Where a man does not love, the not-loving must seem rational. For no one loves because he sees why, but because he loves. No human reason can be given for the highest necessity of divinely created existence. For reasons are always from above downward.
Christ is the way out, and the way in: the way from slavery, conscious or unconscious, into liberty; the way from the unhomeliness of things to the home we desire but do not know; the way from the stormy skirts of the Father's garment to the peace of his bosom.
A man must not choose his neighbor: he must take the neighbor that God sends him...The neighbor is just the man who is next to you at the moment, the man with whom any business has brought you into contact.
No, there is no escape. There is no heaven with a little of hell in it — no plan to retain this or that of the devil in our hearts or our pockets. Out Satan must go, every hair and feather!
God will shake heaven and earth, that only the unshakable may remain: he is a consuming fire, that only that which cannot be consumed may stand forth eternal.
You've got to save your own soul first, and then the souls of your neighbors if they will let you; and for that reason you must cultivate, not a spirit of criticism, but the talents that attract people to the hearing of the Word.
And if we believe that God is everywhere, why should we not think Him present even in the coincidences that sometimes seem so strange? For, if He be in the things that coincide, He must be in the coincidence of those things.
The Bible nowhere lays claim to be regarded as THE Word, THE Way, THE Truth. The Bible leads us to Jesus, the inexhaustible, the ever unfolding Revelation of God. It is Christ "in whom are hid all the treasures of wisdom and knowledge," not the Bible, save as leading to Him.
God regards men not as they are merely, but as they shall be; not as they shall be merely, but as they are now growing, or capable of growing, toward that image after which He made them that they might grow to it.
Why should the good of anyone depend on the prayer of another?
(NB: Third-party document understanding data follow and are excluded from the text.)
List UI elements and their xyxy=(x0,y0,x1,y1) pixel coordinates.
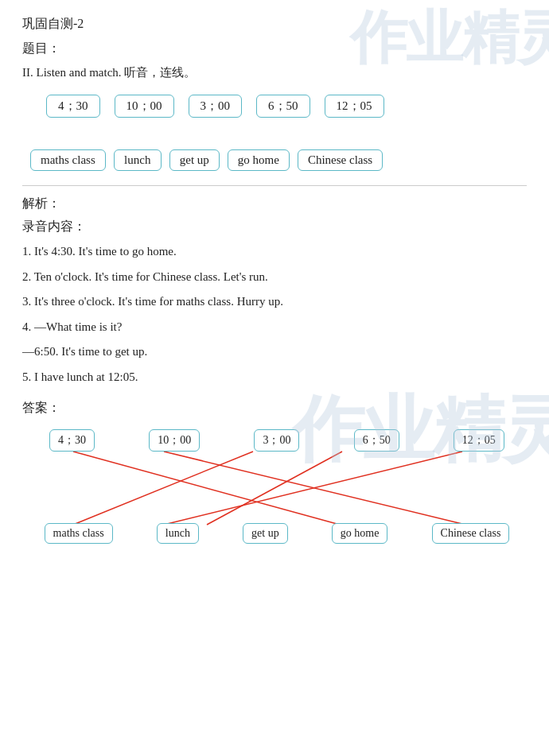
subject-label: 题目： xyxy=(22,41,527,57)
ans-time-1: 4；30 xyxy=(49,429,95,452)
ans-activity-2: lunch xyxy=(157,523,199,544)
time-box-2: 10；00 xyxy=(115,95,174,118)
recording-5: —6:50. It's time to get up. xyxy=(22,342,527,362)
time-box-5: 12；05 xyxy=(325,95,384,118)
time-row: 4；30 10；00 3；00 6；50 12；05 xyxy=(22,95,527,118)
time-box-1: 4；30 xyxy=(46,95,100,118)
ans-activity-1: maths class xyxy=(45,523,113,544)
activity-row: maths class lunch get up go home Chinese… xyxy=(22,149,527,171)
ans-time-5: 12；05 xyxy=(454,429,504,452)
recording-label: 录音内容： xyxy=(22,219,527,235)
answer-activity-row: maths class lunch get up go home Chinese… xyxy=(22,523,531,544)
activity-box-3: get up xyxy=(169,149,220,171)
ans-time-3: 3；00 xyxy=(254,429,299,452)
activity-box-2: lunch xyxy=(114,149,162,171)
time-box-3: 3；00 xyxy=(189,95,243,118)
recording-2: 2. Ten o'clock. It's time for Chinese cl… xyxy=(22,267,527,288)
page-title: 巩固自测-2 xyxy=(22,16,527,33)
instruction-text: II. Listen and match. 听音，连线。 xyxy=(22,65,527,80)
recording-6: 5. I have lunch at 12:05. xyxy=(22,367,527,388)
answer-label: 答案： xyxy=(22,400,527,417)
analysis-label: 解析： xyxy=(22,196,527,212)
ans-activity-5: Chinese class xyxy=(432,523,510,544)
activity-box-1: maths class xyxy=(30,149,106,171)
ans-activity-3: get up xyxy=(243,523,288,544)
recording-3: 3. It's three o'clock. It's time for mat… xyxy=(22,292,527,312)
ans-activity-4: go home xyxy=(332,523,388,544)
ans-time-4: 6；50 xyxy=(354,429,399,452)
activity-box-5: Chinese class xyxy=(298,149,383,171)
activity-box-4: go home xyxy=(228,149,290,171)
answer-diagram: 4；30 10；00 3；00 6；50 12；05 maths class l… xyxy=(22,423,531,550)
recording-4: 4. —What time is it? xyxy=(22,317,527,338)
time-box-4: 6；50 xyxy=(256,95,310,118)
ans-time-2: 10；00 xyxy=(149,429,200,452)
recording-1: 1. It's 4:30. It's time to go home. xyxy=(22,242,527,262)
recordings-list: 1. It's 4:30. It's time to go home. 2. T… xyxy=(22,242,527,387)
I can only answer with the return question, "Why should my love be powerless to help another?"
That man is perfect in faith who can come to God in the utter dearth of his feelings and desires, without a glow or an aspiration, with the weight of low thoughts, failures, neglects, and wandering forgetfulness, and say to Him, "Thou art my refuge."
To know a primrose is a higher thing than to know all the botany of it — just as to know Christ is an infinitely higher thing than to know all theology, all that is said about His person, or babbled about His work.